How many "pixels" the human eye captures does not really answer the question. It only equates when, say, the picture you've taken with a camera is blown up to be big enough to consume the viewer's entire visual field. At that size, the original photo would have needed to be approximately 576 Mp.
Detail for a picture is usually measured in DPI (dots per inch), and, even then, the size and distance from the viewer have to be fixed in order to determine how dense the dots have to be for the human eye to no longer be able to tell they are dots.
High quality print made for the average reading distance (18-24 in.) is on the order of 5-10K DPI. For a 1 inch square picture (@10K) that is 100 Mp right there ... for a 1x1 inch picture.

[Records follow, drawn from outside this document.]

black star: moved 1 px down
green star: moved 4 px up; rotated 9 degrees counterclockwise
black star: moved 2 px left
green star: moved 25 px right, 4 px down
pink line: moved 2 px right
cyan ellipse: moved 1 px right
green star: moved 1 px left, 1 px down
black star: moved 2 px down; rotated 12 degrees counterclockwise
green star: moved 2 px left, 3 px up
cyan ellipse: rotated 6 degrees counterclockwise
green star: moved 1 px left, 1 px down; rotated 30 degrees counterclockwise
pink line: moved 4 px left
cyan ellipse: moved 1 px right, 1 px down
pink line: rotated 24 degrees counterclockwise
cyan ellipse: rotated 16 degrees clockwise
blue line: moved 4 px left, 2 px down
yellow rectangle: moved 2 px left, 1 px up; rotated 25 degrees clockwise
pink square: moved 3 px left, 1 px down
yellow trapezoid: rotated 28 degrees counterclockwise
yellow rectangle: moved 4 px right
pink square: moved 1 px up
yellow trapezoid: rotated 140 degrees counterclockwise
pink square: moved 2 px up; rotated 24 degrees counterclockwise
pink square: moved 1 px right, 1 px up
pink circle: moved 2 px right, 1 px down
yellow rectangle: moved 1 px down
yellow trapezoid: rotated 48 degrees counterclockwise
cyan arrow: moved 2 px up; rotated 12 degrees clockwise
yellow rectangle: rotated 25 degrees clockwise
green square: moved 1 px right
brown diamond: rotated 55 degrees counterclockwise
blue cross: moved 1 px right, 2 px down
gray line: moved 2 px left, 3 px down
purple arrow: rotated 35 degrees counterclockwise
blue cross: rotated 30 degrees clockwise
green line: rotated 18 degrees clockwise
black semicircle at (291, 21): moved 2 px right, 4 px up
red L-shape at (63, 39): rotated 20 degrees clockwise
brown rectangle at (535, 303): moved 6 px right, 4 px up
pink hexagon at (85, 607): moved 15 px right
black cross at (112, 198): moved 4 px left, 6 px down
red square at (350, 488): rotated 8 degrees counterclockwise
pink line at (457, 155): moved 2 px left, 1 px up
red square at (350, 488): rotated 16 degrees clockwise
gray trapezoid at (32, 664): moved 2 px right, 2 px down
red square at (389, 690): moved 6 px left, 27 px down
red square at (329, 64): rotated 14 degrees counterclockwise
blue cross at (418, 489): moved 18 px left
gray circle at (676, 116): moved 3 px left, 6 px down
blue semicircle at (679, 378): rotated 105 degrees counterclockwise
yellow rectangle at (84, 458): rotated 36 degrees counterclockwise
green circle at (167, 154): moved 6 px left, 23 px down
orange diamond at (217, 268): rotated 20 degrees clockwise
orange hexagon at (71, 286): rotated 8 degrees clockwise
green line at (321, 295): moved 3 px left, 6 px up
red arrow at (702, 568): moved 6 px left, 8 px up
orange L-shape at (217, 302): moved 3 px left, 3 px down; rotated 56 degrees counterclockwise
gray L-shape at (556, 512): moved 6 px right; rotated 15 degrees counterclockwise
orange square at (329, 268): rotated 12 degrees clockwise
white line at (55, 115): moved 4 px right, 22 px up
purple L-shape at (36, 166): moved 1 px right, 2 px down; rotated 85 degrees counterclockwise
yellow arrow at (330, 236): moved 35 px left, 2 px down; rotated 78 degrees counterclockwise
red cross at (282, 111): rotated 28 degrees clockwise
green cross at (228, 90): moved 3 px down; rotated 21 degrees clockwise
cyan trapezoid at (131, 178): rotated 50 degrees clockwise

The problem is that even though a general scene may only need 576 Mp, when the eye actually focuses on a specific region, all of its acuity comes to bear on that region. Thus a 1x1 inch picture needs to be much higher density to "fool" the eye.
To make a picture big enough, and yet detailed enough to be focused in on, well, the number of MegaPixels is huge. That's why you see glasses being used. The screen is much closer to the eye, thus making the picture denser and yet appear larger.
Say you have a 5 MP camera. That's roughly 2,200 x 2,200 pixels. If the sensor (CCD) is roughly 1 in x 1 in, that is ... you guessed it 2,200 DPI.
Now blow that up to an 8 in x 8 in photo, and it is only 275 DPI. Nowhere near the 5000 DPI you need for a high quality print. (however, if you look at it from 8 times as far away ... )
To be honest, 2K DPI is passable for a standard print (@ reading distance), and when viewing a photo on a small screen (or print) it looks much more "real".
To get a 4x5 @ 5K DPI you'd need 500 Mp. @ 2K you still would need 80 Mp.
Roughly speaking, a 24 Mp (CCD) camera is equivalent to 35mm film quality.
Of course, there are a lot of enhancement techniques you can use to "fill in" the missing density when you have a digital image.